─── Data for processing
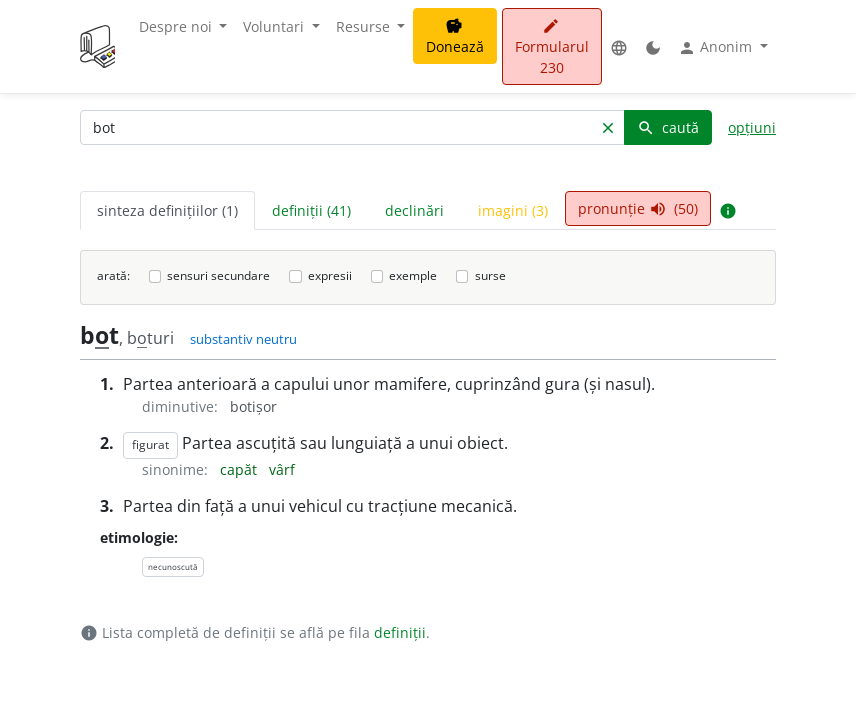 The width and height of the screenshot is (856, 720). Describe the element at coordinates (752, 127) in the screenshot. I see `opțiuni` at that location.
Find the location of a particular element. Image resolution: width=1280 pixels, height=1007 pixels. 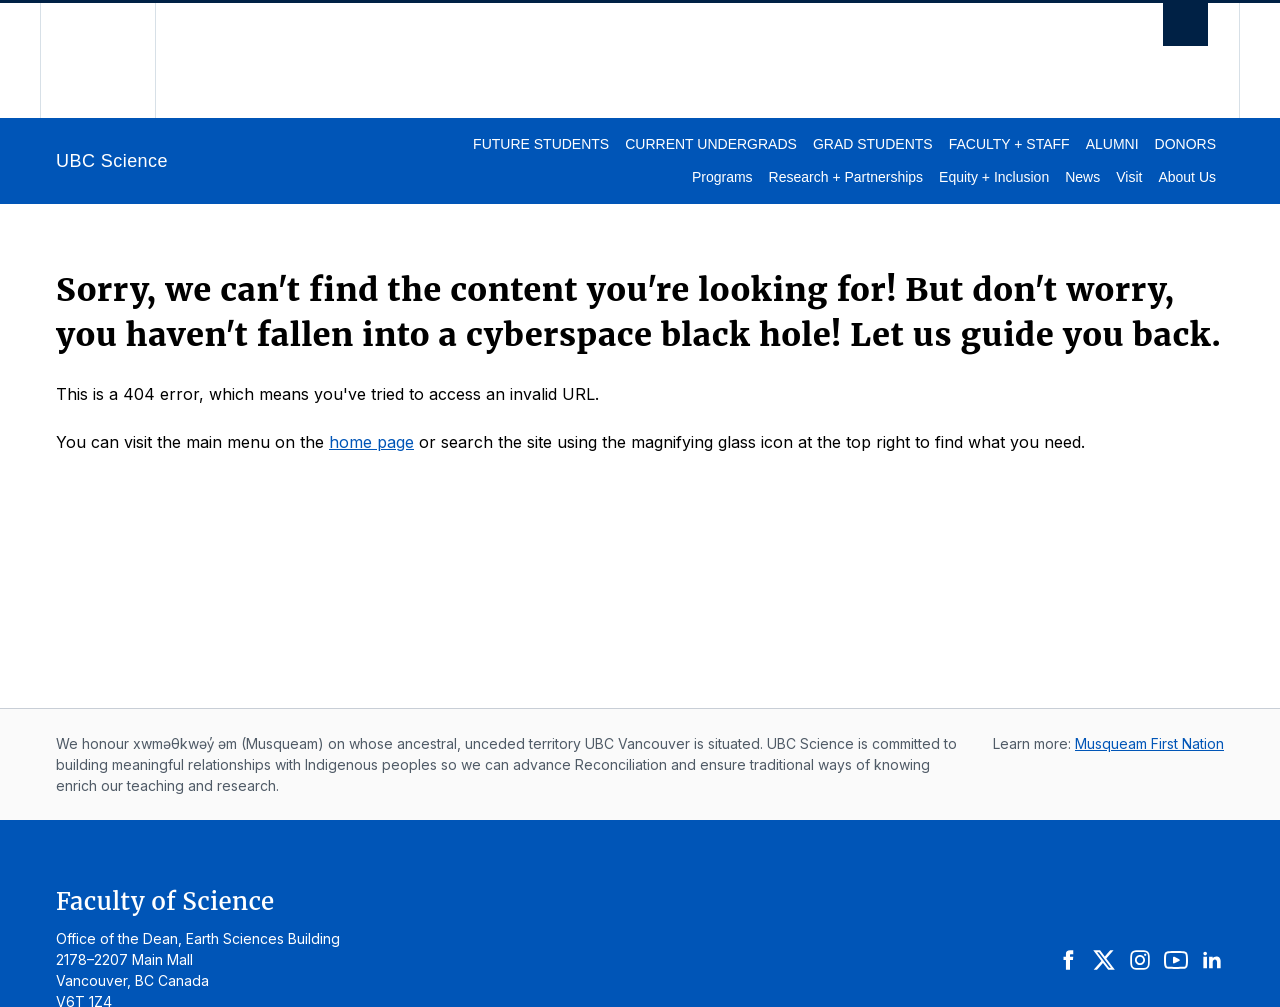

Faculty + Staff is located at coordinates (1009, 144).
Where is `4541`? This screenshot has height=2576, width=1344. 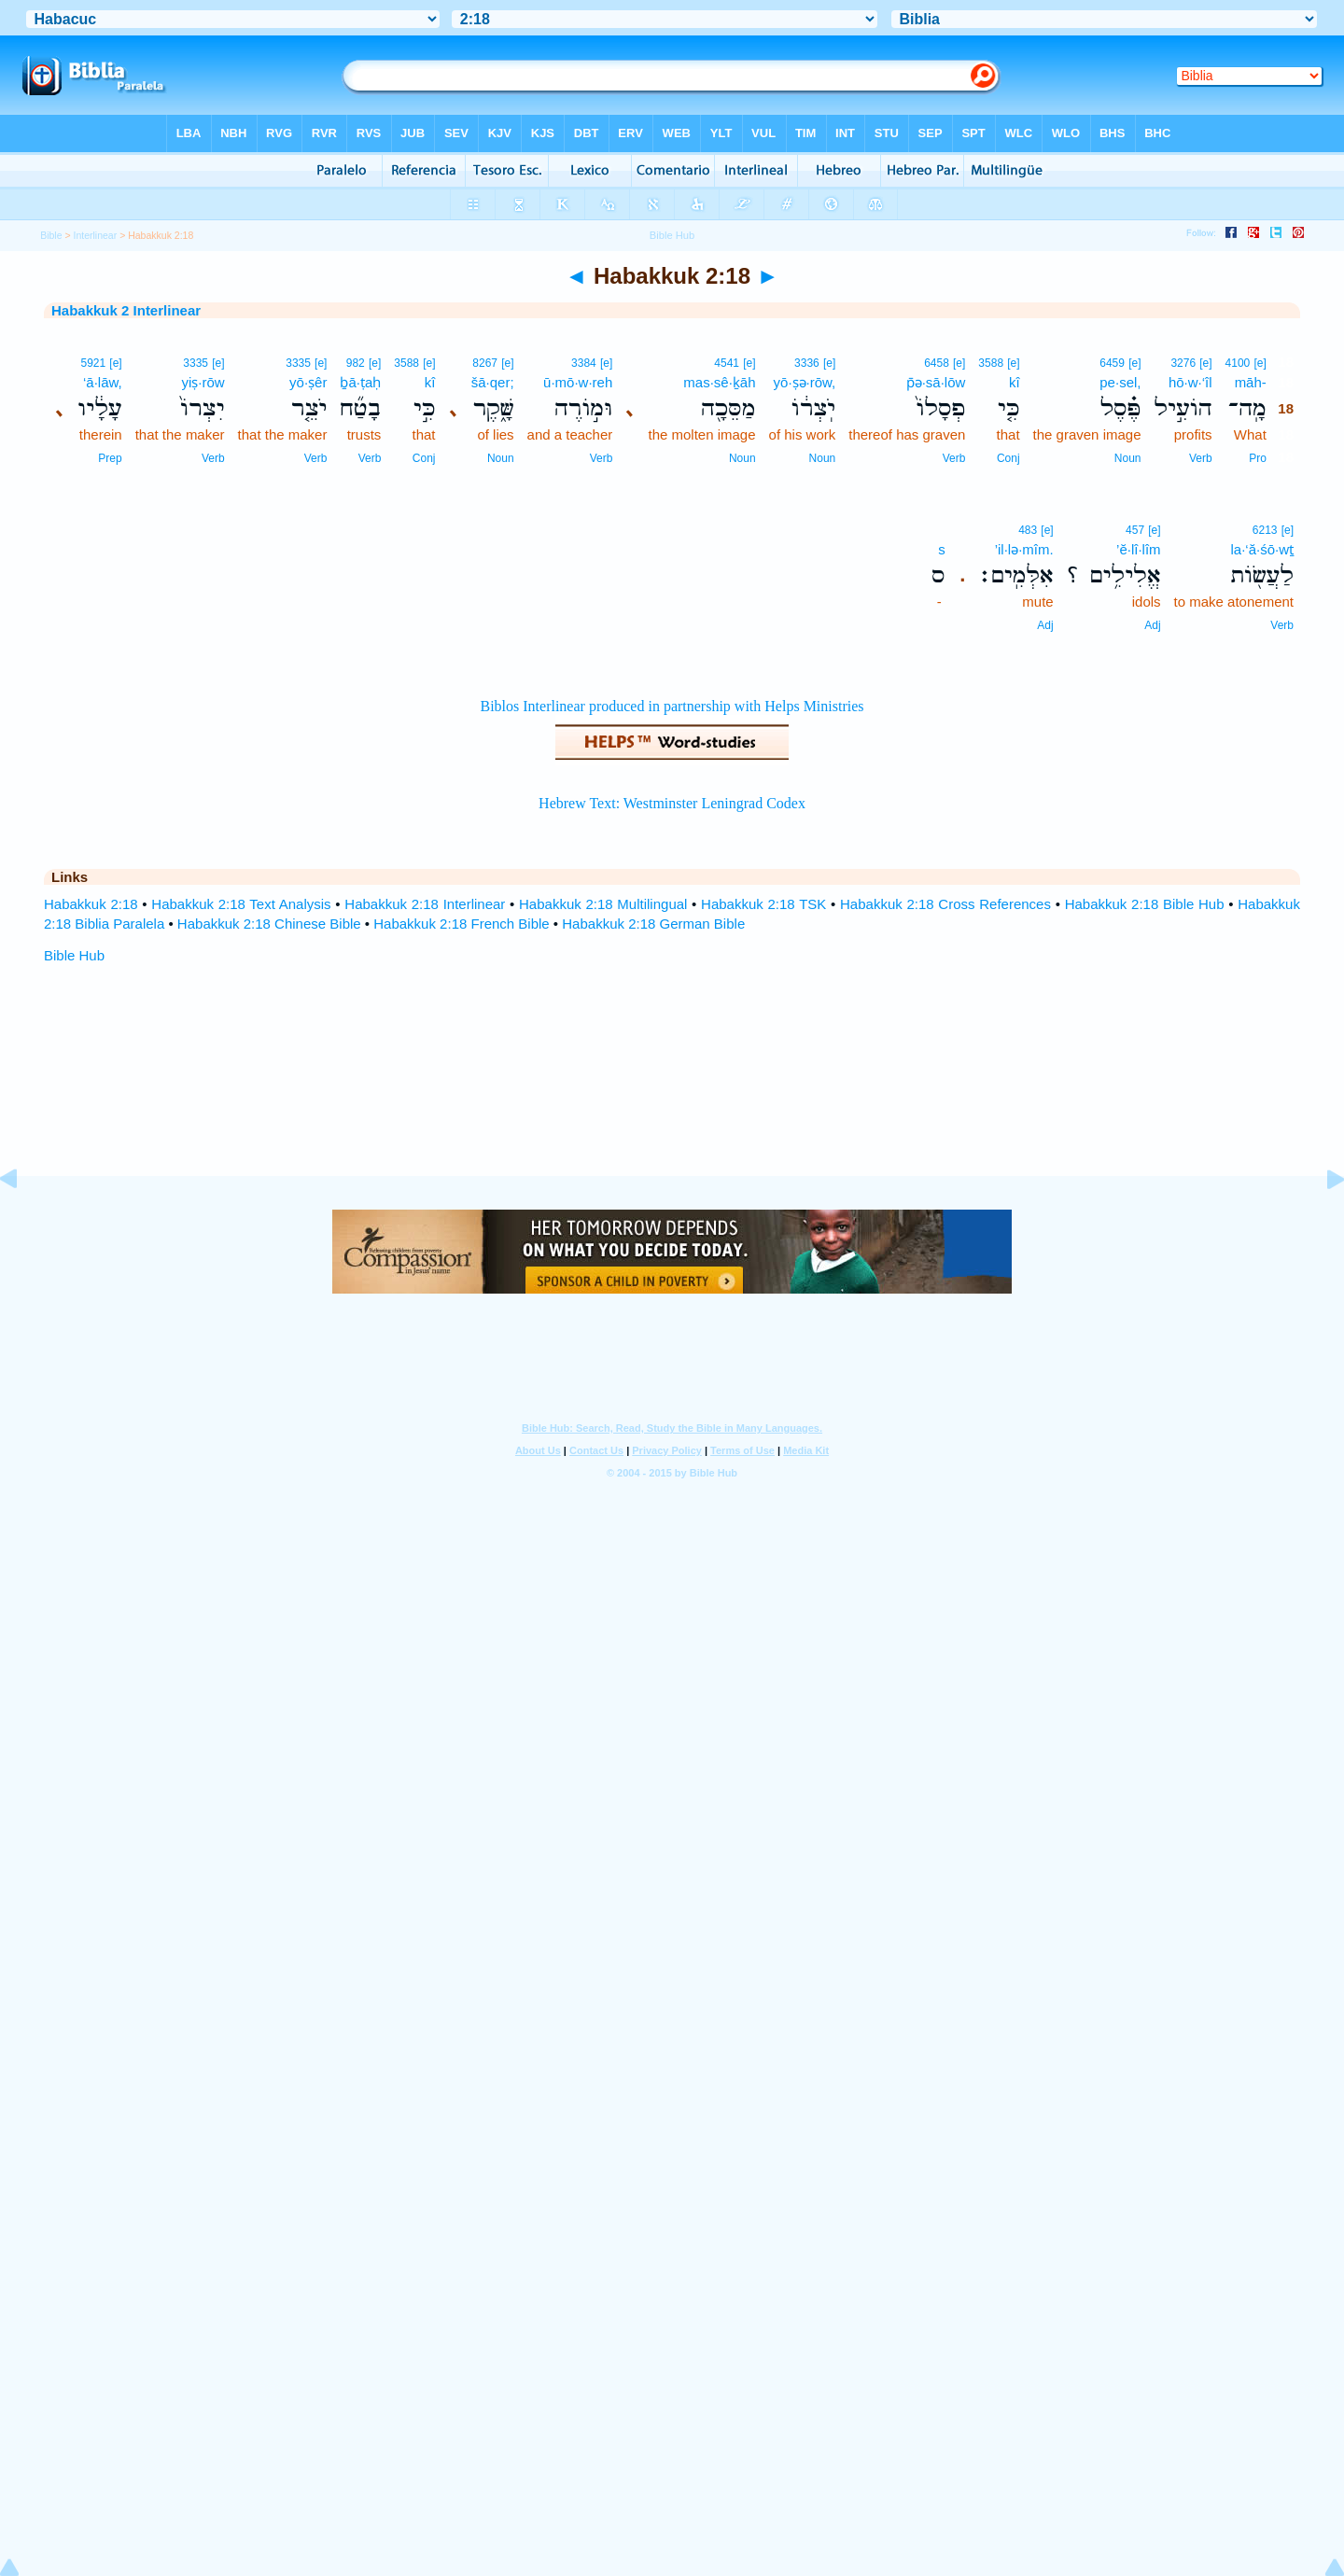
4541 is located at coordinates (726, 363).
──────
Starting at the line that holds "Find the location", print each line through the last one of the entries above, exactly and with both ends included; no pictures.

Worked solution:
Find the location of a particular element. Image resolution: width=1280 pixels, height=1007 pixels. 

Faculty + Staff is located at coordinates (1009, 144).
Where is `4541`? This screenshot has height=2576, width=1344. 
4541 is located at coordinates (726, 363).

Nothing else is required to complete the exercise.